Alternatively, the springs 80, 82, 84 and/or the bearing
connections 100 may be permanently attached to the inner side
margin 50a of the first sleeve portion 50 and to the inner side
margin 52a of the second sleeve portion, respectively. Thus, the
flexible shaft 64 would be removable from the springs 80, 82, 84
and the bearing connections 100 on the sleeve. Such configurations
allow the entire sleeve 20 or sleeve portions 50, 52 to be easily
replaced. In addition, such releasable connections allow the sleeve
20 to be secured around a limb L by connection of the sleeve 20 to
the flexible shaft 64, instead of by wrapping the outer side
margins 50b, 52b around the limb and securing them in an
overlapping fashion, as described above.
[0027] FIG. 4 shows a schematic diagram of an example control
system 76 for use with a compression device 10 of the present
invention. The control system 76 has an on/off switch 106 and
comprises a central processing unit (CPU) 110, such as a
microprocessor or the like for executing computer-implemented
instructions in the form of software 112 and/or firmware 114. In
one embodiment, the CPU 110 provides control signals to operate the
actuator 74 and to carry out a desired compression treatment
regimen. The control system 76 communicates with its power source
116 (e.g., a battery) via interconnection electronics 118. The
interconnection electronics 118 transmit signals from the CPU 110
to the actuator 74 over, for example, electrical or fiber optic
lines. In addition, the CPU 110 receives information from other
sources, described in further detail below, via the interconnection
electronics 118 over the same or similar lines.

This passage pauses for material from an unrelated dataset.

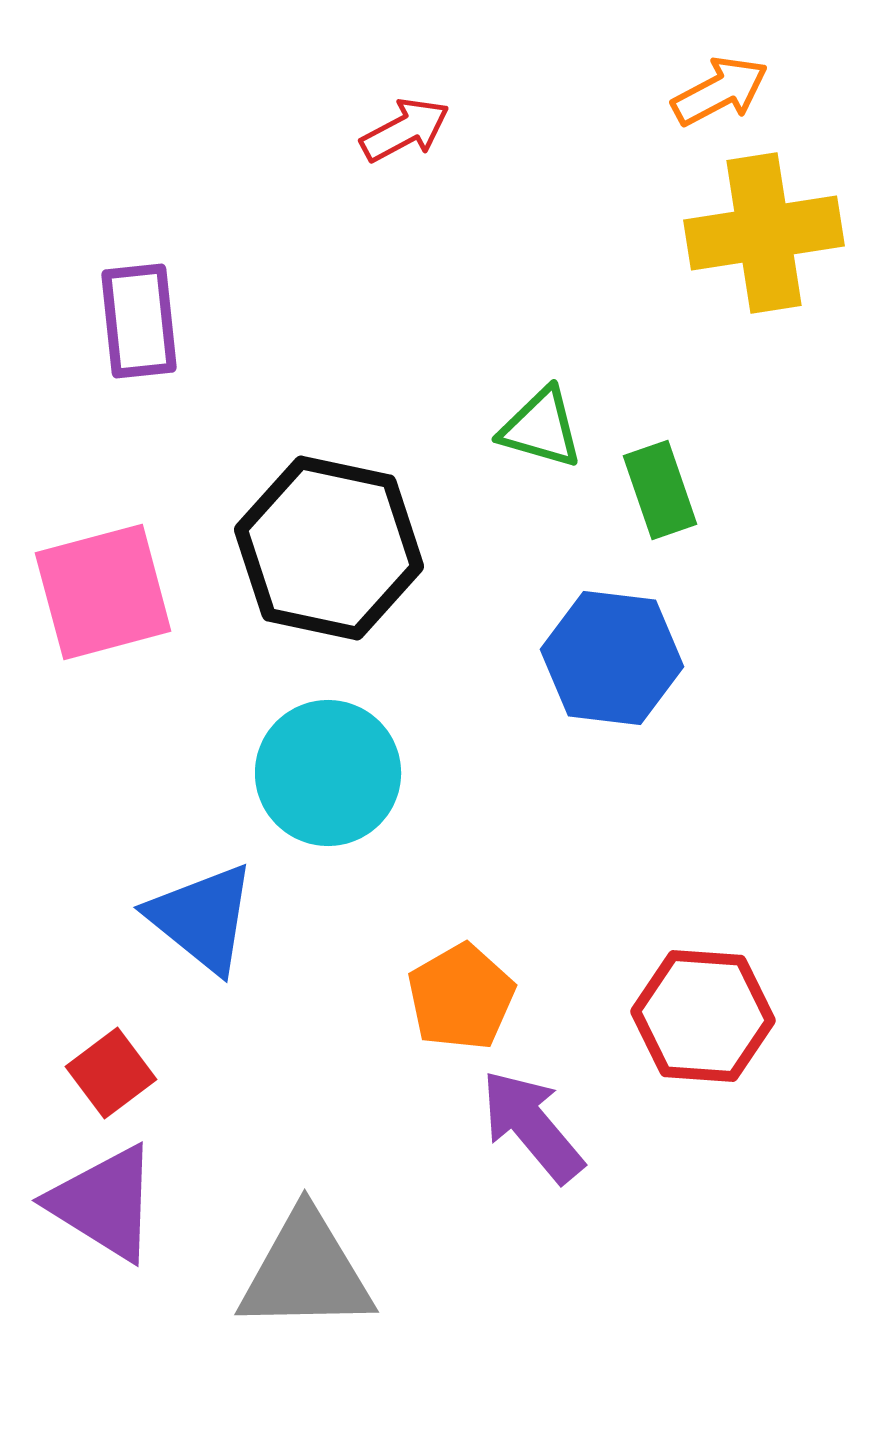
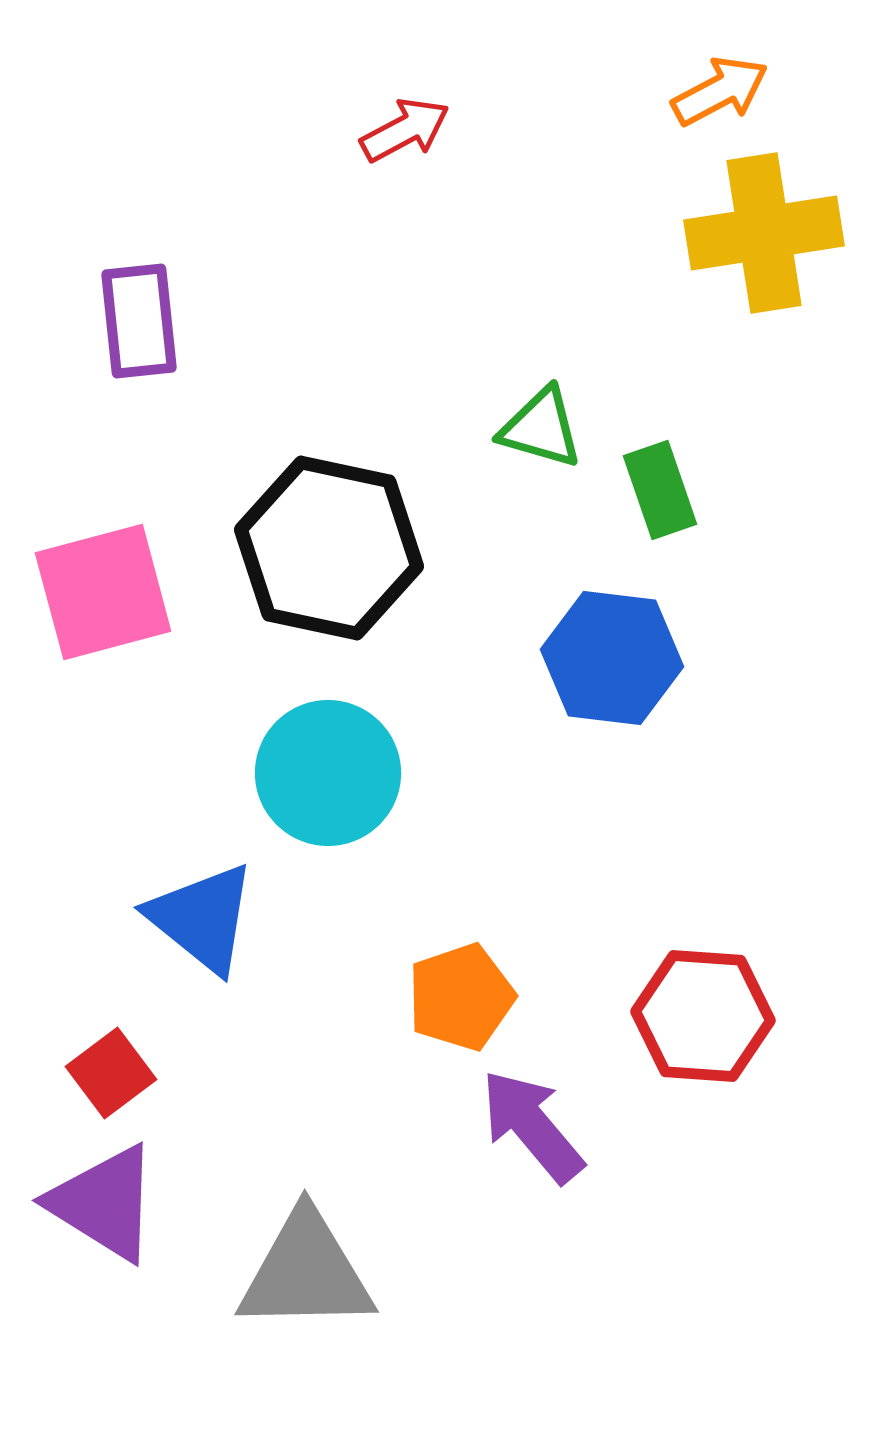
orange pentagon: rotated 11 degrees clockwise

[0028] The control system 76 may be programmed to monitor feedback
data from the actuator 74 and programmed to set operational
parameters of the compression device 10 based on the feedback data.
For example, the control system 76 may monitor venous refill time,
venous refill volume, actuator current, actuator voltage, and/or
actuator force. Feedback data may be collected by a motor
monitoring system 120 that measures motor current. For example, the
motor monitoring system may include a current shunt resistor (also
indicated 120) placed in series with drive circuits of the motor,
which will be understood by one having ordinary skill in the art.

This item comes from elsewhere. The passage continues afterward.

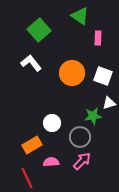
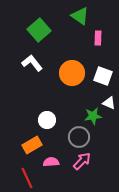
white L-shape: moved 1 px right
white triangle: rotated 40 degrees clockwise
white circle: moved 5 px left, 3 px up
gray circle: moved 1 px left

The resistor 120 is used to collect voltage measurements, which
correspond to the amount of load supplied by the motor 74. The
controller 60 is programmed to use these voltage measurements to
set speed and torque of the motor 74. In addition, a load cell 122
may be used within the controller housing 70 to measure the
torsional forces on the motor 74. For example, as shown in FIG. 2,
the load cell 122 may be positioned between the motor 74 and the
controller housing 70 so that one or more strain gauges (not shown)
within the load cell are positioned to measure the torsional forces
on the motor.
[0029] Using the motor monitoring system 120 and/or the load cell
122, feedback data is collected during constriction of the sleeve
20 and/or during venous refill. To measure data relating to venous
refill, a minimal amount of compression is maintained on the limb L
at the end of a compression cycle, as controlled by the CPU 110
based on measurements received from the motor monitoring system 120
and/or the load cell 122. The minimal compression maintained on the
limb L may comprise approximately 10 mmHg of pneumatic compression
or about eight ounce-inches of torque on the flexible shaft 64. As
blood returns to the limb L, the limb applies a force against the
sleeve 20 that generates a small amount of reverse torque on the
flexible shaft 64 and thus the actuator 74. An increase in effort
to maintain the minimal amount of compression as the blood returns
to the limb is measured by the motor monitoring system 120 and/or
load cell 122 and recognized by the CPU 110 as venous refill
data.
[0030] The increased effort may be measured in various ways. For
example, the current shunt 120 may be used to measure the resulting
higher current. The controller 60 recognizes the additional voltage
across the shunt 120 as venous refill data. Alternatively, the
controller 60 may recognize voltage created by the load cell 122
corresponding to the torsional and compressive forces of the motor
and/or gearbox 74. If the load cell is used, the minimal
compression on the limb L is maintained by locking the rotor of the
motor so that forces (e.g., torque) experienced by the flexible
shaft 64 are transmitted to the motor and/or gearbox 74 and sensed
by the load cell 122. At the completion of venous refill, the
controller 60 recognizes less voltage across the shunt 120 and/or
from the load cell 122. The controller 60 then uses the venous
refill data to calculate venous refill time and/or volume.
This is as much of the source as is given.